(THE INPUT begins)
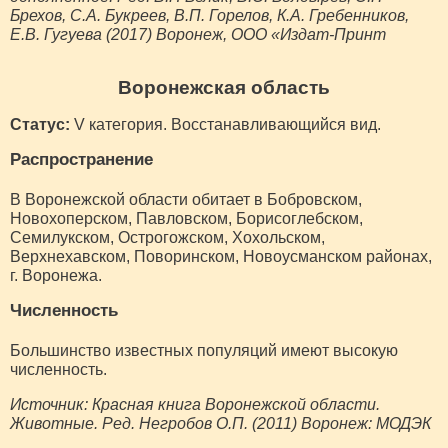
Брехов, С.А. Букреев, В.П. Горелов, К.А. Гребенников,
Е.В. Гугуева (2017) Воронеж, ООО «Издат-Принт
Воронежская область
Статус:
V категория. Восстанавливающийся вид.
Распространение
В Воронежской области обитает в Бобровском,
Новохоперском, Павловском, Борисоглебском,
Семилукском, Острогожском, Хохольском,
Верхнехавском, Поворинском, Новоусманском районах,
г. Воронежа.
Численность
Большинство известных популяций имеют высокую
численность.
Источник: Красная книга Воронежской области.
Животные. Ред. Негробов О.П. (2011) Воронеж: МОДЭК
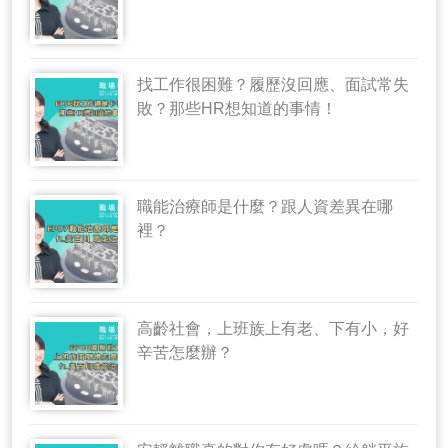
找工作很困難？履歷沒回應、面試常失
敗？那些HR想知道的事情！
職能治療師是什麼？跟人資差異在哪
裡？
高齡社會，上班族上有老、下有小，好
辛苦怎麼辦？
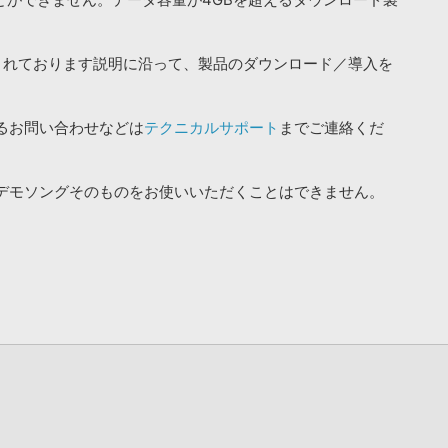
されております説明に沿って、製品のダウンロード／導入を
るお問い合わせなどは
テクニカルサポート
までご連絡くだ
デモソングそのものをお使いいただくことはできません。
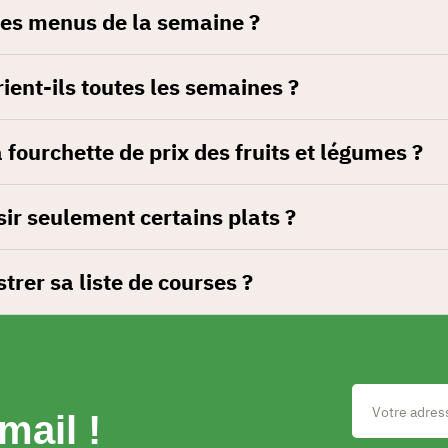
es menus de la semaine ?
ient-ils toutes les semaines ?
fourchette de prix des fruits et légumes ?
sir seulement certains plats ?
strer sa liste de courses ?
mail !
(THE INPUT ends)
(THE INPUT begins)
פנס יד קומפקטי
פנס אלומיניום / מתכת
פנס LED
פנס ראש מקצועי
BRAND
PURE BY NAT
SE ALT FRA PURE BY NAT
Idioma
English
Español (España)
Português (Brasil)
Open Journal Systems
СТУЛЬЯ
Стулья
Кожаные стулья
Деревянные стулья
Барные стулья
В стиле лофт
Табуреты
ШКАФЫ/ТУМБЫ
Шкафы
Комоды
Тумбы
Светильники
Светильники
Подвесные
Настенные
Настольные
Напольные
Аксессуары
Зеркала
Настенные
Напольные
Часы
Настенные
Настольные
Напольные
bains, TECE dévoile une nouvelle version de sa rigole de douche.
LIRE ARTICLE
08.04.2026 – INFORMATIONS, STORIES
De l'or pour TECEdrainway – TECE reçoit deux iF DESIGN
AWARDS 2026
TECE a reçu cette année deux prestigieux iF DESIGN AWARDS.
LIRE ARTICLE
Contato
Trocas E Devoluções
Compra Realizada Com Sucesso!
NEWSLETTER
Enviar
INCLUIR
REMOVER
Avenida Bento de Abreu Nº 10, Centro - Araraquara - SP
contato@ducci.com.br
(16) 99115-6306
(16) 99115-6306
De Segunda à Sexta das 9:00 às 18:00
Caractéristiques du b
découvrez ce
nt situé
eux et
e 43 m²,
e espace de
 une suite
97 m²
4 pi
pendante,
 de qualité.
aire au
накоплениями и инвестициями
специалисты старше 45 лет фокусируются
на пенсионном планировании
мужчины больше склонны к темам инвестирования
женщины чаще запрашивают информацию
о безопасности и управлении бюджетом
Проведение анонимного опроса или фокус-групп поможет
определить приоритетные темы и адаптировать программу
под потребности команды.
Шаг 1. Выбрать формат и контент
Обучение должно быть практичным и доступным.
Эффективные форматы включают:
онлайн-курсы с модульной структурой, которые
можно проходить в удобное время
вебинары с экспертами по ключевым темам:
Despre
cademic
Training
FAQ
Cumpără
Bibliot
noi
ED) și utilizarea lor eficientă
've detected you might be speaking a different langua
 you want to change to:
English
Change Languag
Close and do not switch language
(THE INPUT ends)
(THE INPUT begins)
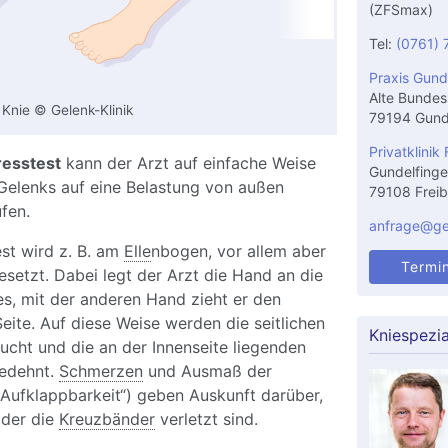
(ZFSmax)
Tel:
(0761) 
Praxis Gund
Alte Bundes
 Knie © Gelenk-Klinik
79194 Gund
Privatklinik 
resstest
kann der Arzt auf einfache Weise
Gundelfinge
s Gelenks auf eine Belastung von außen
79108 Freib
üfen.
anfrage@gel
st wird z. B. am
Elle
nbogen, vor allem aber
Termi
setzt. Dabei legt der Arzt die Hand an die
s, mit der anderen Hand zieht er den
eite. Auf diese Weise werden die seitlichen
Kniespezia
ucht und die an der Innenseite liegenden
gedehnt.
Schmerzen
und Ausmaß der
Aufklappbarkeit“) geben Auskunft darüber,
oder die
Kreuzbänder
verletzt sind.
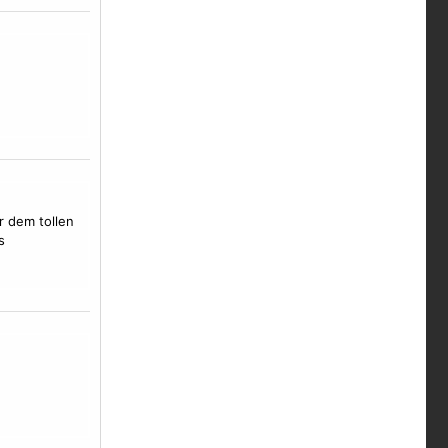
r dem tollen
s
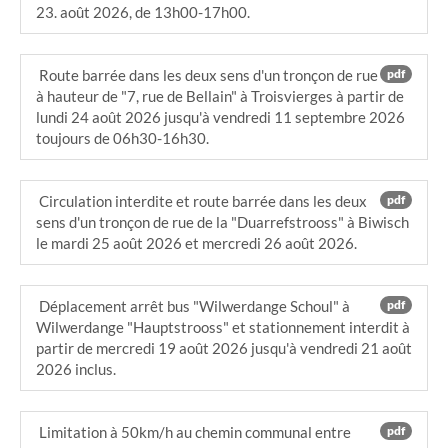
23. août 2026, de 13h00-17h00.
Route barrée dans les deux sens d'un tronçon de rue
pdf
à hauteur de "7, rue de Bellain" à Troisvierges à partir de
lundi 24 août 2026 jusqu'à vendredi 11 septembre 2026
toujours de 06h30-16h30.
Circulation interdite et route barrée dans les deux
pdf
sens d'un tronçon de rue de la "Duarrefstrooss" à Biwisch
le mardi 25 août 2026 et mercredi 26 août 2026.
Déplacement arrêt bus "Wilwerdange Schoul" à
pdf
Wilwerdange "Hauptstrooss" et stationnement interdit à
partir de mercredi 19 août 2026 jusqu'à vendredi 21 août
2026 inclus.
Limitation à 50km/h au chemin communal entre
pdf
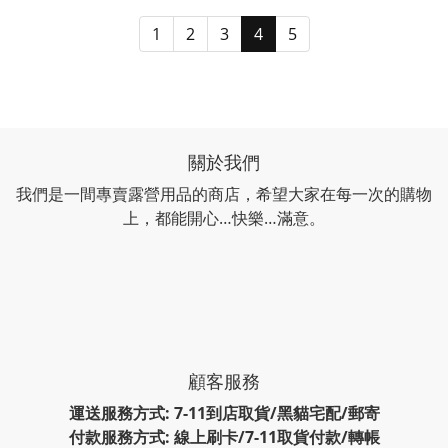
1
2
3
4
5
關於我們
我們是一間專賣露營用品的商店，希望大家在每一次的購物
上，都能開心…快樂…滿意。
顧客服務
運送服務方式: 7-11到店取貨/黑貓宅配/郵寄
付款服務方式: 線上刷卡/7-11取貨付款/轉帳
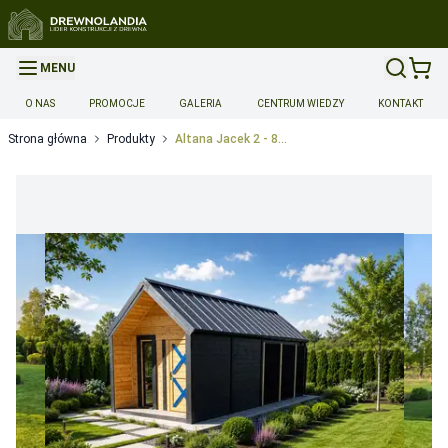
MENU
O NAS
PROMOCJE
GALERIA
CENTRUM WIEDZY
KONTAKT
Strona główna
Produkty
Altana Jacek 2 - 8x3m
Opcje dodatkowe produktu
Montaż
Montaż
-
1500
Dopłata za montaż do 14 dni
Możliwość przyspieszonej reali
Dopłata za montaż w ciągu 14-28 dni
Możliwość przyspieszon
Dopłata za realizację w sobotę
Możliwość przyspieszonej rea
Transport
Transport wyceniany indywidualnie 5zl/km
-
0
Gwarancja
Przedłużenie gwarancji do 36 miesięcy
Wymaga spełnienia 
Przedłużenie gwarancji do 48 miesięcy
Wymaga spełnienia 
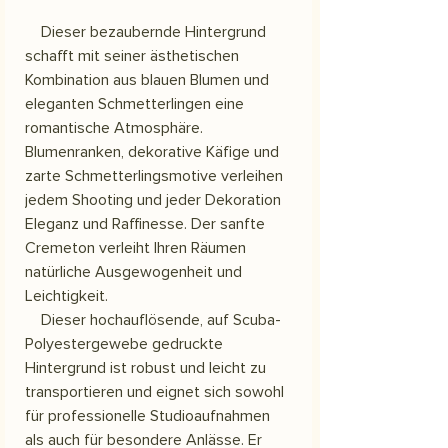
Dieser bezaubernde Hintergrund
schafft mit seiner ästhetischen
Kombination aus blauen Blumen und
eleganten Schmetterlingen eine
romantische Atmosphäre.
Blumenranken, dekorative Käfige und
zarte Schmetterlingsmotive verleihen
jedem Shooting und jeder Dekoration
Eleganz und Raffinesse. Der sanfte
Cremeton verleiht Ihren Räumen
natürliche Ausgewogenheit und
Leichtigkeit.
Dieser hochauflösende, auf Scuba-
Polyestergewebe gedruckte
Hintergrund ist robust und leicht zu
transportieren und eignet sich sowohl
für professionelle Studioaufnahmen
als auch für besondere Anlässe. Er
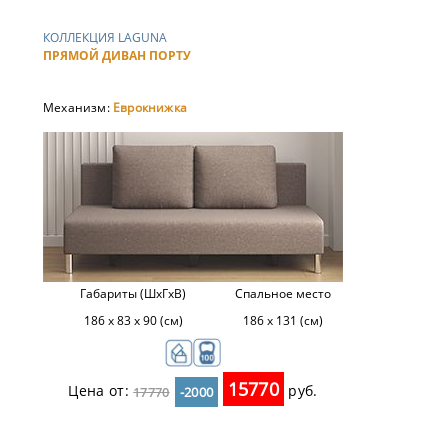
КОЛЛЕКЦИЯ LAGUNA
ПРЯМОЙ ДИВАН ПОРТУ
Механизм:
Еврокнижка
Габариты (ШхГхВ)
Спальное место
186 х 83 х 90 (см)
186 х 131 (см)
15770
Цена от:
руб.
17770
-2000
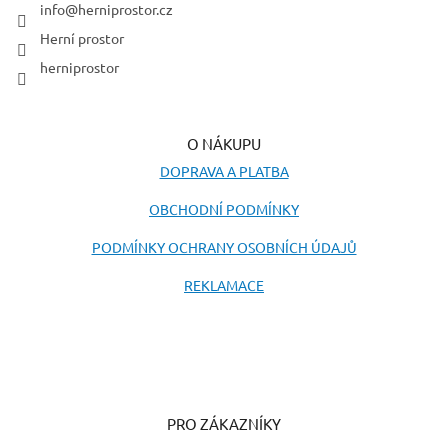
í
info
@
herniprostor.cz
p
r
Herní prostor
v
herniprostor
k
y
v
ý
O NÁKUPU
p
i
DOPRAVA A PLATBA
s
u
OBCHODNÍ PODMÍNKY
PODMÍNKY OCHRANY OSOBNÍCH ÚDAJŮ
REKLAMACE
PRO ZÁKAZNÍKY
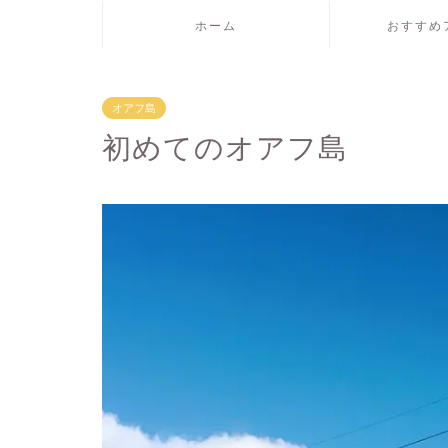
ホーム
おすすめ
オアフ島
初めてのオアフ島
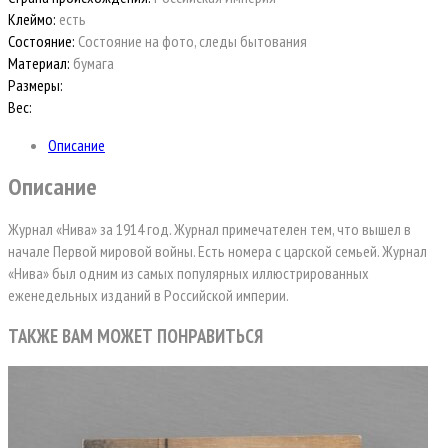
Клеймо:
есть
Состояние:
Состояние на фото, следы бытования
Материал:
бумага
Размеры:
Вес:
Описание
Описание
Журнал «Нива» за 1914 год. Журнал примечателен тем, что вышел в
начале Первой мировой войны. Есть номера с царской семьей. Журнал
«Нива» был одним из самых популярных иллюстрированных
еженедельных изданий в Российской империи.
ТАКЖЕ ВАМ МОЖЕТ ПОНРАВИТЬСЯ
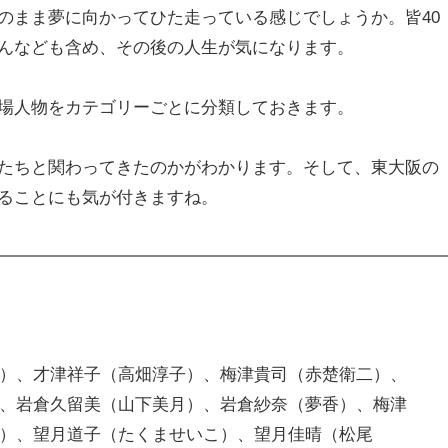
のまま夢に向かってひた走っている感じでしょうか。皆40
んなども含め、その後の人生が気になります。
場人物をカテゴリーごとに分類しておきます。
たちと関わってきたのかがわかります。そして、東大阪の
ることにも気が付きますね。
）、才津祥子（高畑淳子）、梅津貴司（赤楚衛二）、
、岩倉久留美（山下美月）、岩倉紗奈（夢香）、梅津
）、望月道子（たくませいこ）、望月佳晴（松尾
(THE INPUT ends)
DESCRIPTION OF THE TASK →
Keep only those lines of the records that hold "vendredi", and return them.

EXERCISE RESULT →
lundi 24 août 2026 jusqu'à vendredi 11 septembre 2026
partir de mercredi 19 août 2026 jusqu'à vendredi 21 août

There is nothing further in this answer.